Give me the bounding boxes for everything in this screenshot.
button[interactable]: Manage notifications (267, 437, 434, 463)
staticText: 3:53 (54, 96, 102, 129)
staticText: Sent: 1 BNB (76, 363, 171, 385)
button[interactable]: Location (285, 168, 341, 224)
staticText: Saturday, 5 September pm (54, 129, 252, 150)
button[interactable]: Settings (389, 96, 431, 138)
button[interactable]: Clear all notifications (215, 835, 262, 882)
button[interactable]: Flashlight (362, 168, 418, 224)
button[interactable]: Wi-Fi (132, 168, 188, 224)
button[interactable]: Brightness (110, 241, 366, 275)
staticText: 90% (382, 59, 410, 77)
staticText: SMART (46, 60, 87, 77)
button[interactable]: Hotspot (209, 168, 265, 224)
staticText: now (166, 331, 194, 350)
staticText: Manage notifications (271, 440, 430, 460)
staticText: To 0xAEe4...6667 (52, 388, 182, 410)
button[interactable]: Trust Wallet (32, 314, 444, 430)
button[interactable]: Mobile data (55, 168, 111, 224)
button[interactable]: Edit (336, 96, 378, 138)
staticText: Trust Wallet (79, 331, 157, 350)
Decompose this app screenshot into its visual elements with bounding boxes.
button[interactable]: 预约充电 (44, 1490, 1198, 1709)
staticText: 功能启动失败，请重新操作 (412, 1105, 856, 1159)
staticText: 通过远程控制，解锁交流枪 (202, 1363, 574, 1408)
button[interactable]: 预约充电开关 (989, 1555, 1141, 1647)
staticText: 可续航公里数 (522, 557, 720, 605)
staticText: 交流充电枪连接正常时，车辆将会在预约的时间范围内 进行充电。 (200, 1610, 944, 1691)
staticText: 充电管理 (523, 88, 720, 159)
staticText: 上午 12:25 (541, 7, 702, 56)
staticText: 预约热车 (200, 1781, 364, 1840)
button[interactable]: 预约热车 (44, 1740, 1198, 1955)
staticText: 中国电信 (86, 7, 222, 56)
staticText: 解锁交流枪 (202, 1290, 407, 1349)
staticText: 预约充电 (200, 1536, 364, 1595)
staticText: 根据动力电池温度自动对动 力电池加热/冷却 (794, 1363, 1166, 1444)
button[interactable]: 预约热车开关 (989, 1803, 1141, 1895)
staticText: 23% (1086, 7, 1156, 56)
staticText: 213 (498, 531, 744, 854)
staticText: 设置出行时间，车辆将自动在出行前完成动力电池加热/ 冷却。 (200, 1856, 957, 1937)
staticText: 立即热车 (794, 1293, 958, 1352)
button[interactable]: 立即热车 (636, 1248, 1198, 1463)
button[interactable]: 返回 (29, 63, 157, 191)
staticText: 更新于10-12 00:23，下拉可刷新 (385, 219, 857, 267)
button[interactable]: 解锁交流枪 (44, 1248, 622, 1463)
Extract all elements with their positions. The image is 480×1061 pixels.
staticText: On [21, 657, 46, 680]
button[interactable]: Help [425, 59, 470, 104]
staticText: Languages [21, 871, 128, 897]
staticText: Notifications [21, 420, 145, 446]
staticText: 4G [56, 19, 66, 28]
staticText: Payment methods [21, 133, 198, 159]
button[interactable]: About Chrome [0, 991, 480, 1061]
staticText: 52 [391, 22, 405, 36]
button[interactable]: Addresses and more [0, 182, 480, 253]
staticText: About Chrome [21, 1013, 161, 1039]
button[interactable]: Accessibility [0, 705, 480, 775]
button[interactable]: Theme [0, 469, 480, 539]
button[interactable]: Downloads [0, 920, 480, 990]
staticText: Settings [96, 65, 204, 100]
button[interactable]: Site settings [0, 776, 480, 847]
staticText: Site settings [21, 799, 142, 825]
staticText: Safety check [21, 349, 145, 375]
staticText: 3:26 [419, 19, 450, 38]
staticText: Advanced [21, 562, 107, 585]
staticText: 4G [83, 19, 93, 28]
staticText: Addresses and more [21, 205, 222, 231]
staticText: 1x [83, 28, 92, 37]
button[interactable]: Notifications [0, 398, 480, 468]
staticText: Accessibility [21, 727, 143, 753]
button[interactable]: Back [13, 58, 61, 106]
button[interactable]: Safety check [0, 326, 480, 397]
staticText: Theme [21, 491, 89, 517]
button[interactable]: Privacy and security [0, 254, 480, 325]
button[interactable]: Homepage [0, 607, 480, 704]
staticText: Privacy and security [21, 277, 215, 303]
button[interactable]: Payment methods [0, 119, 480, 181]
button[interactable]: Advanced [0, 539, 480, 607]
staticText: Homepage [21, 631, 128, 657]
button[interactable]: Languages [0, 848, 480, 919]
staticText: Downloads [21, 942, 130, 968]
------
Required action: Count the lines above that contain the word "Privacy", and give only that number.

Exercise result: 2